# A new farm, a challange I think.



## alleyyooper (Apr 22, 2005)

My friend John got a call last week asking for us to come take care of a coyote problem the farmer was having. John told us he was rather vague on the phone just what was going on and that it was even coyotes bothering him. John told him we would come on Saturday and talk with him.
John, Dean and I drove up there Saturday arriving about midday as arranged before hand. The problem is Coyotes embolden coming into his loafing yards where his milk cows are staged before the milking's.
He runs 500 head of milking cows at this time, they milk 3 times a day 10 cows at A time in their set up. 
He told us where we could park and be out of the way, didn't really want to give us a out line of his property lines. Just figured we would come and set up near the loafing yards and shoot any coyotes that showed up. We told him that could work if we wanted to set around near the loafing pens all day, we would much rather call them in. That way we would not waste all our time if they didn't show up.

Finally he decided that since his brother had recommended us he should listen to us. Gave us a ruff property line lay out and some special things like a sand pit with trees and shrubs around it. Nearly no fence lines (farm from road ditch to ditch but a intersecting drainage ditch with a wet area near by with deep grasses. 
So John, Eric and I were going up on Tuesday Morning for our first try. Snowing like crazy at 5:30 with a 20 MPH wind, called it off. Snow is supposed to change to rain in the afternoon. Will try Wednesday afternoon, 
*Wednesday weather forecast, 243 weather.*
Partly cloudy early then becoming mostly cloudy. Highs around 40. South winds 10 to 20 mph. 

This is how we have gotten permission to hunt all but the first farm, word of mouth from farmer to farmer.
Over the last 10 years we have gotten permission from many farmers after we have hunted coyotes there to hunt other things. This farm is 22.

 Al


----------



## brownegg (Jan 5, 2006)

Nice permission story Al....just watched the pbs story on coywolfs and how brazen they have become.....have you noticed any of these hybrids that have seem to be growing in large numbers? Seems they started in Canada and moved south.


----------



## alleyyooper (Apr 22, 2005)

Just got back a little bit ago. Glad I took the 243 as the wind was honking across the fields up that way. I saw the farmer had up a weather station transmitter. So when he came out when we were loading asked the temp he had and wind speed. He said it was 42 F and the wind was steady at 15 MPH with gust up to 25 MPH.
WE quit at quarter to 5 when it started lightly misty raining. We had gotten 4 as usually Eric got two. I am going to have to find me a auto loader to change over like Eric did.

Fur is still looking good and thick but it has been below normal cold. I also saw that PBS program and the picture of those coyotes.

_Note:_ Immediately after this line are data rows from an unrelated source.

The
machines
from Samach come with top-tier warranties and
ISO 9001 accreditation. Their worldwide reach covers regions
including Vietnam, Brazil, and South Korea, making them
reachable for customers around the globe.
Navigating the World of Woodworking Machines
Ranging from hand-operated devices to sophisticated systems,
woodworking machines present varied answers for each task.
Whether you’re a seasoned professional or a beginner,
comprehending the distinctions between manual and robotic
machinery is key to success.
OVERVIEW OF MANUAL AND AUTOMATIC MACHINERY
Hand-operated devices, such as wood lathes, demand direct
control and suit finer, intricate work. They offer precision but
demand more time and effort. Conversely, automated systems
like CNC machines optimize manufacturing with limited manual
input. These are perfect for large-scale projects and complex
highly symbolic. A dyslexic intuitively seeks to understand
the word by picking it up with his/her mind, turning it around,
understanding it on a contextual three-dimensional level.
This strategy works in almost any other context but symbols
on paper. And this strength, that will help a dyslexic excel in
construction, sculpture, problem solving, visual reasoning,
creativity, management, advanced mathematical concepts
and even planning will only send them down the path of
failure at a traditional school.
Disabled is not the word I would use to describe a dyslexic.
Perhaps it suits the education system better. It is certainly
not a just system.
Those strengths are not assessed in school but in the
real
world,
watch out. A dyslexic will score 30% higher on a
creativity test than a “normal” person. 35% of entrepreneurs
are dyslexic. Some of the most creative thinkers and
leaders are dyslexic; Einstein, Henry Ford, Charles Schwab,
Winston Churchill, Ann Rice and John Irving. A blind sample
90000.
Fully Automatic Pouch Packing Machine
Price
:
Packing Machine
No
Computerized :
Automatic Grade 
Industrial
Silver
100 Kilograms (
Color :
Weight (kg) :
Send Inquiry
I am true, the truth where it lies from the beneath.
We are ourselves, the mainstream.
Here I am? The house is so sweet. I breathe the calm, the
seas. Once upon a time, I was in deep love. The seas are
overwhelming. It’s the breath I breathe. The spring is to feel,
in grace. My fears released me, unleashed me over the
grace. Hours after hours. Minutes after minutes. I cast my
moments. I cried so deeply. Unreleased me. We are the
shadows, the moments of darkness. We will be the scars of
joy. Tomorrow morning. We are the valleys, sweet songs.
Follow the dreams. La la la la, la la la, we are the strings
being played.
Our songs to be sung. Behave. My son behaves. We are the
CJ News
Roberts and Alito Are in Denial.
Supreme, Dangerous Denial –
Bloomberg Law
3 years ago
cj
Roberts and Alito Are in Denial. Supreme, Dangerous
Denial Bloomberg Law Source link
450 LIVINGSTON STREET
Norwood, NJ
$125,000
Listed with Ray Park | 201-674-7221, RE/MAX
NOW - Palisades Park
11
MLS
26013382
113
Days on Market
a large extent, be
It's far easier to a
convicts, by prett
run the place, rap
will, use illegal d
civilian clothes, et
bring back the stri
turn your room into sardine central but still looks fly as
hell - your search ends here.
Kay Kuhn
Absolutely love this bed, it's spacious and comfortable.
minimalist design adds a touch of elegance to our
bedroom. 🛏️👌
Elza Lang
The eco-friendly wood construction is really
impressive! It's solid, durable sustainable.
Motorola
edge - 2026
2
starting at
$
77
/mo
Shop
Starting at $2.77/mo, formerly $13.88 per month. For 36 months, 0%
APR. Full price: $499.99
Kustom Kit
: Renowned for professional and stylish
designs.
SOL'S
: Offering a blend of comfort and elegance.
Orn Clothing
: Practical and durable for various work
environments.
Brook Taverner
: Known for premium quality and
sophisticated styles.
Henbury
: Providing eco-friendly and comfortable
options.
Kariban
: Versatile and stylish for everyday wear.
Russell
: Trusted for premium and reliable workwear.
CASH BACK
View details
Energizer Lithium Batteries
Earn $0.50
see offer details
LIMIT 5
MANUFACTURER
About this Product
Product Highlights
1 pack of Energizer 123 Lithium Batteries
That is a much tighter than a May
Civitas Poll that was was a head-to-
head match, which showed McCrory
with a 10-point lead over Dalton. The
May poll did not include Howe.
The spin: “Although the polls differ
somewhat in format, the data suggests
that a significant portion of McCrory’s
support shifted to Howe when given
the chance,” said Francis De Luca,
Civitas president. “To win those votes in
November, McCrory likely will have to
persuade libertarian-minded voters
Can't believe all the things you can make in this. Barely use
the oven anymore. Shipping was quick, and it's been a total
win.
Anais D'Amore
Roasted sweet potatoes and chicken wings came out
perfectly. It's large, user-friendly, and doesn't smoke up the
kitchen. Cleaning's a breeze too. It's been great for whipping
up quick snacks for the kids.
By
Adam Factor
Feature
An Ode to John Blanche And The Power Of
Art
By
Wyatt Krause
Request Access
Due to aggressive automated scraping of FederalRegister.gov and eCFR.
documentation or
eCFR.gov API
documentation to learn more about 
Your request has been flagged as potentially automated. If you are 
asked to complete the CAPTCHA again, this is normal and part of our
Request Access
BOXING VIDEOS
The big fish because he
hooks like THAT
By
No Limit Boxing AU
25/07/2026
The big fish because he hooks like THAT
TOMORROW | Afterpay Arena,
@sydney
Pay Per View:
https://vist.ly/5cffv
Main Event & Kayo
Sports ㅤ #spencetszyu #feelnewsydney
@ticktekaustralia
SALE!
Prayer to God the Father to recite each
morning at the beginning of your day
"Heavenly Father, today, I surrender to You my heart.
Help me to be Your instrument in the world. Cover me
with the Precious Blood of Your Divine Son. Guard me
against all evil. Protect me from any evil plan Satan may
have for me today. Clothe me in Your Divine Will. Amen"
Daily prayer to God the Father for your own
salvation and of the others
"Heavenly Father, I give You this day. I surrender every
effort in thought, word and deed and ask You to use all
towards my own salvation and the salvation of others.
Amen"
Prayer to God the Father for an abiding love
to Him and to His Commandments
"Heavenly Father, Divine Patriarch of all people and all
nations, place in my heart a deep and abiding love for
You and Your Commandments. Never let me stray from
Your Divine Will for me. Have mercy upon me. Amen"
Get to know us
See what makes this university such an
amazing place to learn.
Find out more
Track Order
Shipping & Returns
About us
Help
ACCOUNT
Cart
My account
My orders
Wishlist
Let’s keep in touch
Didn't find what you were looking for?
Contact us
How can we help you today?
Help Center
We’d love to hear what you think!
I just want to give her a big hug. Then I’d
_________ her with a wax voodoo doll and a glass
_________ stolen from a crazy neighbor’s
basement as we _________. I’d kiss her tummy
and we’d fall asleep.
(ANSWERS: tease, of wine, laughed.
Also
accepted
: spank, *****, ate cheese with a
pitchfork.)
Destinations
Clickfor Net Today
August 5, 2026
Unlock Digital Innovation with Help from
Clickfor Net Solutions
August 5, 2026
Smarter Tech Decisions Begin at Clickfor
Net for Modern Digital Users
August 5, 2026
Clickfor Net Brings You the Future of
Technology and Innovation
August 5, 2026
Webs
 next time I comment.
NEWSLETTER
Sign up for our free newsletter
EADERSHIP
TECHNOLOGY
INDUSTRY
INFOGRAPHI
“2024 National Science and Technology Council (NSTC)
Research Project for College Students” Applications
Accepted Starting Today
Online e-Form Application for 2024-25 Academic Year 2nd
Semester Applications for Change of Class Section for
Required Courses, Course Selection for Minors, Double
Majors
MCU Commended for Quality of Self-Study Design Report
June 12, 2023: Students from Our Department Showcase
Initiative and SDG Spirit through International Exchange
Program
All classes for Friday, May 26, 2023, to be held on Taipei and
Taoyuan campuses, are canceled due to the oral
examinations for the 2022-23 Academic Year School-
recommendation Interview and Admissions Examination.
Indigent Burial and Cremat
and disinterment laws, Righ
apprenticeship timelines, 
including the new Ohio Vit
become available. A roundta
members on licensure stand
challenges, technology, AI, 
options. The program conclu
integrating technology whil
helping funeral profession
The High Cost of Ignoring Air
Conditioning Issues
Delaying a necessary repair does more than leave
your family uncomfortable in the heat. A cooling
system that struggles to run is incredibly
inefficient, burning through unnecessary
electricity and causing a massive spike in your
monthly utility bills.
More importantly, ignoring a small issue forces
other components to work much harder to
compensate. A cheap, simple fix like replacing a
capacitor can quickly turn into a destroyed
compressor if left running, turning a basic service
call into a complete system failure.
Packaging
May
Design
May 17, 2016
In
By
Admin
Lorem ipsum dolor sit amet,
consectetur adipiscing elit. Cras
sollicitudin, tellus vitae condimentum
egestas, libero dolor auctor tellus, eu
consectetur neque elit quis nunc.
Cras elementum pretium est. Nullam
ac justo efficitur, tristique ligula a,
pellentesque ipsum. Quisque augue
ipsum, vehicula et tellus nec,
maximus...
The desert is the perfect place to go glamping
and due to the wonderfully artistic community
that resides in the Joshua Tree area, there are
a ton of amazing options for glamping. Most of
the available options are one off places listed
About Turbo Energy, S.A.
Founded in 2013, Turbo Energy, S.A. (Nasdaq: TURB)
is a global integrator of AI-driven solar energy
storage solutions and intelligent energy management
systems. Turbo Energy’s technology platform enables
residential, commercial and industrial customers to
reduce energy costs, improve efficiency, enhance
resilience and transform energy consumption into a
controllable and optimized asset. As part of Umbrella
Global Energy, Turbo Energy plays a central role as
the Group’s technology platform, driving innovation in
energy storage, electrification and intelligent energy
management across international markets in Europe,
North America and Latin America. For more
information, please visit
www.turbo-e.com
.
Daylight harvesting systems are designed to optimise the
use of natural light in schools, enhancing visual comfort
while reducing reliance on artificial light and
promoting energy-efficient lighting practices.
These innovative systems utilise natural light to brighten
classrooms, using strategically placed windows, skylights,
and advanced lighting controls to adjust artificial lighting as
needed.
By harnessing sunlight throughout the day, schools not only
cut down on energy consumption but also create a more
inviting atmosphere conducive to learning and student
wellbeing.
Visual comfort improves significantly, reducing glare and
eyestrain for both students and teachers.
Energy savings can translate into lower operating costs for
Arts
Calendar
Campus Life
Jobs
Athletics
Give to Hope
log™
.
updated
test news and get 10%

Ours look about the same size, fur seems to be in the same color range and we do have singles that come in to the calls some times but a lot of times we have triples and quads come in and every once in a great while 5 or 6 so they do run in packs more so than what I hear they do west of the Mississippi.


I think it would take a DNA test to know for sure.


 Al


----------



## rininger85 (Feb 29, 2016)

alleyyooper said:


> Fur is still looking good and thick but it has been below normal cold. I also saw that PBS program and the picture of those coyotes. Ours look about the same size, fur seems to be in the same color range and we do have singles that come in to the calls some times but a lot of times we have triples and quads come in and every once in a great while 5 or 6 so they do run in packs more so than what I hear they do west of the Mississippi.
> 
> Al


That is interesting... I had recently read where some guy in one of the hunting magazines claimed that coyotes do not hunt in packs... I said BS because I know for certain the coyotes on our property in TN hunt in packs. They sound like they circle an area and then you hear what sounds like 20 or 30 coyotes start yipping in a circle which I assume is them trying to jump anything within that circle and chase them to their buddies but I have not figure this whole coyote hunting thing out yet to actually get to see them in person to learn first hand what they do.... I have had even less luck trying to hunt them in Michigan (is that such a thing? Less luck than no luck at all?) 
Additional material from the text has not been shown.